Yves Guillot, préfet de l'Ariège remonte les bretelles de l'ASPAP

Communiqué de la Préfecture de l'Ariège

Yves Guillot, préfet de l’Ariège a publié un communiqué à propos des 8 veaux morts dans  l’élevage de monsieur Lagarde sur l’Estive d’Aston. La préfecture a envoyé sur l’estive un docteur vétérinaire afin de procéder à des constats complémentaires et évaluer l’état de santé des bêtes qui y sont présentes.

Un deuxième veau de cette estive vient de mourir à l’école nationale vétérinaire de Toulouse et sera autopsié aujourd’hui. Hier un autre jeune bovin de cet élevage avait été découvert mort dans les locaux de transit de Pamiers. Ce lot en attente d’exportation va être ramené chez l’éleveur et placé sous surveillance vétérinaire. Une antibiothérapie a été effectuée sur ce lot par les services vétérinaires.

M. Yves Guillot, Préfet de l’Ariège a réagit à l’exploitation de ces pertes par les éleveurs : «Pour l'heure, rien n'indique que les veaux d'Aston aient été tués par un ours, affirme Yves Guillot.

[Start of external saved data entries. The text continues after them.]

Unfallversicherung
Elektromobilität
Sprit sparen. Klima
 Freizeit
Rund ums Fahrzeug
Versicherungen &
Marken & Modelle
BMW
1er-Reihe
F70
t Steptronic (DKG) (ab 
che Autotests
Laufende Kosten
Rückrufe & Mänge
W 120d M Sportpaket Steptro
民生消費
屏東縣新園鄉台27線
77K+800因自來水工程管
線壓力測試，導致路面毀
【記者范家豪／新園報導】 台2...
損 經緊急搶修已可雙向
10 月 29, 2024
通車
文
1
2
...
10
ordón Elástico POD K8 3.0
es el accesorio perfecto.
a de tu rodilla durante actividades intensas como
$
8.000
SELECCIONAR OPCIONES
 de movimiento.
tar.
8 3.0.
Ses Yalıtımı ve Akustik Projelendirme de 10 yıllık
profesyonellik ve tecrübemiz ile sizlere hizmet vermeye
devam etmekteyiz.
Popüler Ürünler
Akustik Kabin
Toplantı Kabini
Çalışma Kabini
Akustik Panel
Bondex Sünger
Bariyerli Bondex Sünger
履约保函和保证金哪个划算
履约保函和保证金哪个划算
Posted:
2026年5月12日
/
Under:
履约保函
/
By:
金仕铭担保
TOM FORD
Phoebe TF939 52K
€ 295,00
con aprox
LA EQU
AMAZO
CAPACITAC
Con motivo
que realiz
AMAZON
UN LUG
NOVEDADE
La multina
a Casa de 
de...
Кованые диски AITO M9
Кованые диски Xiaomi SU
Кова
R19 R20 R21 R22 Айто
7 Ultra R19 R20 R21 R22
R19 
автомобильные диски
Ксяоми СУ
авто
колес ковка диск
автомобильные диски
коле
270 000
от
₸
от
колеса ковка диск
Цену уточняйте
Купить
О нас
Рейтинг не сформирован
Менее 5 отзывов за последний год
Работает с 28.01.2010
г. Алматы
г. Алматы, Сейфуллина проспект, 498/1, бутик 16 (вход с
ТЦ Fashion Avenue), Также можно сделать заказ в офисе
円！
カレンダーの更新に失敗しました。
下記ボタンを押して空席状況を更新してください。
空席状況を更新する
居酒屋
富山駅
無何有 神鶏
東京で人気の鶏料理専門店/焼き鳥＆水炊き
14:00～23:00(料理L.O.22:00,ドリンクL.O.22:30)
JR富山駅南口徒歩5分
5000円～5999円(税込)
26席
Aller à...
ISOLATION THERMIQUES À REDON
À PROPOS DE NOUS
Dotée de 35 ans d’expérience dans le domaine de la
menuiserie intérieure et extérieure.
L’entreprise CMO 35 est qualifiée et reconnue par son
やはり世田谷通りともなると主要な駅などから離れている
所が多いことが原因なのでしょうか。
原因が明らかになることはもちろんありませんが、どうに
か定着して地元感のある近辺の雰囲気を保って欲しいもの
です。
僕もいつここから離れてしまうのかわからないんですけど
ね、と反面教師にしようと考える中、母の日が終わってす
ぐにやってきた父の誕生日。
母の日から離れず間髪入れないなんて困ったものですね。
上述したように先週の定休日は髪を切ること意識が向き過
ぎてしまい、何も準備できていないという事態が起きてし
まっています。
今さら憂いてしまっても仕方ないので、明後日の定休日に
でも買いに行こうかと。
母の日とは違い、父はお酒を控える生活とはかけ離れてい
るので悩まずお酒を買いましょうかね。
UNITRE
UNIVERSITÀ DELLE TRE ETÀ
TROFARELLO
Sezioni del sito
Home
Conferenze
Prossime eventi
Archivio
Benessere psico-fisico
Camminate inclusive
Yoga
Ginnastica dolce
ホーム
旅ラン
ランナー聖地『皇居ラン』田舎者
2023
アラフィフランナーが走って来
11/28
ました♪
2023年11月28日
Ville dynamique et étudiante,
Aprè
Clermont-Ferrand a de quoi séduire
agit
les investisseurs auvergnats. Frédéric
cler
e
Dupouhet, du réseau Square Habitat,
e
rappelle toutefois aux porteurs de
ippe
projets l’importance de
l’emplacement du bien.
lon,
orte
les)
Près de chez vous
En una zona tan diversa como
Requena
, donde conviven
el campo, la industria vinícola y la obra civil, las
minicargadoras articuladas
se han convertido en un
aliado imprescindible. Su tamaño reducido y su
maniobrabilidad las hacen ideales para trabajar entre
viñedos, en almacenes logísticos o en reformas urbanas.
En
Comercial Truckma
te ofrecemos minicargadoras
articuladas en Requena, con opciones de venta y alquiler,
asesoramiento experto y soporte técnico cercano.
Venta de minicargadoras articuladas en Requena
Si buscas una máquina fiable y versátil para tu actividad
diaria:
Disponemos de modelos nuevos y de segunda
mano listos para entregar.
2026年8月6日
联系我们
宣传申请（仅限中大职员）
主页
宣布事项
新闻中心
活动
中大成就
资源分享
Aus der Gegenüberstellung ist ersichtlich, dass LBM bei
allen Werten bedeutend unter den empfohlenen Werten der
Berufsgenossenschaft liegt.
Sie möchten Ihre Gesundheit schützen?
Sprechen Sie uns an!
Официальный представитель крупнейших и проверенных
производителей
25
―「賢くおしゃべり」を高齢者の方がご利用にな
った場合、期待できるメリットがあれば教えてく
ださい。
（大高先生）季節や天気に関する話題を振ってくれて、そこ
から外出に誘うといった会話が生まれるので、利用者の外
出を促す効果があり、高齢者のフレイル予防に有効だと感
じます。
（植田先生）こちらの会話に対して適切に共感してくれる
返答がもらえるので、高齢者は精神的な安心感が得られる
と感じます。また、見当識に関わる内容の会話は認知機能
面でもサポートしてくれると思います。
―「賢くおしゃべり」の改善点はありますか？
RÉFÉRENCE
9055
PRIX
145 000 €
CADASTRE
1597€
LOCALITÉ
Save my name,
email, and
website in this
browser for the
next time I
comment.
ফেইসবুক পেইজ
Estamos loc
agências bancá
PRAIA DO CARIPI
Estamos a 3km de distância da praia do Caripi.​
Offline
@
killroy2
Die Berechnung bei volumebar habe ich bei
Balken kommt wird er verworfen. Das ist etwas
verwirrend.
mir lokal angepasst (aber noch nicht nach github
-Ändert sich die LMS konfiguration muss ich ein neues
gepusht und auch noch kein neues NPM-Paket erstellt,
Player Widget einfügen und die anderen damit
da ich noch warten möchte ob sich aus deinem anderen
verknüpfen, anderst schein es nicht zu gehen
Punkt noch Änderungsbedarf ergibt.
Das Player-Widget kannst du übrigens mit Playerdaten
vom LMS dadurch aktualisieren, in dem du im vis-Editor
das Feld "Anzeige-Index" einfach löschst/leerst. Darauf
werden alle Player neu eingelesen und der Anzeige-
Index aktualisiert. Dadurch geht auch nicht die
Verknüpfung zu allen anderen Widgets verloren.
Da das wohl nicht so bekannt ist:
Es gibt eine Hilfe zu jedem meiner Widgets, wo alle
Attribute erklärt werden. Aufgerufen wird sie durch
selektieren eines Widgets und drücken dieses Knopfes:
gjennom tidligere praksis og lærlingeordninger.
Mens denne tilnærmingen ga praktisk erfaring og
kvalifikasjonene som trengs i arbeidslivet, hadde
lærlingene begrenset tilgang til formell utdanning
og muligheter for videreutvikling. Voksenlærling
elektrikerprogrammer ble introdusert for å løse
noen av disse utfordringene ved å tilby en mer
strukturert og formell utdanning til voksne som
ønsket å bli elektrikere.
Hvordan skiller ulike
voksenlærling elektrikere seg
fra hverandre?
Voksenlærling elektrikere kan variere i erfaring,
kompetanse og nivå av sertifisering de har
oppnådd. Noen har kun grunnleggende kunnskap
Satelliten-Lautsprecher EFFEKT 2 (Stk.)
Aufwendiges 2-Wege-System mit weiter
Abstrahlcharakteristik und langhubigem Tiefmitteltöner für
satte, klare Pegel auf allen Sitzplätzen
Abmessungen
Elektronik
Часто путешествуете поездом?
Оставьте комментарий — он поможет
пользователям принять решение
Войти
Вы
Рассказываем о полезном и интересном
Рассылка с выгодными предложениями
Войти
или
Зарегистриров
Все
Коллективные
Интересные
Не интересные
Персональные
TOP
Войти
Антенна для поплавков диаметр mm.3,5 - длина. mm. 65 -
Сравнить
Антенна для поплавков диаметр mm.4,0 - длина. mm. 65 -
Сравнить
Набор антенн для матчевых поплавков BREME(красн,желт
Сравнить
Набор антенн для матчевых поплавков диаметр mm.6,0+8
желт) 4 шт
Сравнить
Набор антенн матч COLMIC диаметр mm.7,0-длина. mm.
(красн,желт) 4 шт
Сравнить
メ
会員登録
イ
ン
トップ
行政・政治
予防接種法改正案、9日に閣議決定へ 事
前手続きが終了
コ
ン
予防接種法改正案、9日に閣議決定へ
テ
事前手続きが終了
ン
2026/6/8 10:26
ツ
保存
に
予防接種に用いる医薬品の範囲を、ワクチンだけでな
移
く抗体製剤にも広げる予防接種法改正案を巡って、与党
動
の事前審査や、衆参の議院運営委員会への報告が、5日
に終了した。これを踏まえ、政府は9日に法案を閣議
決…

Je lance un appel au calme et assure que le dossier est instruit de façon contradictoire. La première expertise effectuée sur l'une des bêtes a conclu à une septicémie. Depuis, deux autres broutards du même troupeau conduits à l'abattoir à Pamiers semblent être morts de la même façon. Nous avons mis en œuvre les moyens scientifiques des Services vétérinaires pour éclaircir cette situation. Aujourd'hui, ma principale préoccupation ne concerne pas l'ours mais l'aspect sanitaire du troupeau.» (La Dépêche 06/09/06)

«L’aspect sanitaire est primordial dans cette affaire. Intervention de l’ours ou maladie d’origine infectieuse, l’enquête en cours le dira.» M. Philippe Lagarde avait déjà observé des faits anormaux concernant certaines de ses bêtes: boiteries et mauvais état général.

Après une première expertise en Ariège les deux broutards ont été expédiés à l’Ecole Vétérinaire de Toulouse pour des compléments d’expertise. «Les bonnes décisions ne peuvent être prise qu’à partir d’analyses vétérinaires scientifiques

M. Yves Guillot a souligné qu’en juin, il avait demandé à la Fédération Pastorale, la mise en place d’un diagnostic de vulnérabilité de certaines estives et un financement possible de la DIREN. «Les manifestations d’hostilité  [NDLB : envers les responsables du suivi] sont inacceptables. Il faut se respecter les uns les autres. Les dossiers seront instruits.» Le préfet à précisé qu’il fallait «certes sensibiliser, mais aussi qu’il était nécessaire d’éviter les amalgames

Zut alors, si cela ne marcha pas pour les veaux, pour les tracteurs, c’est compromis.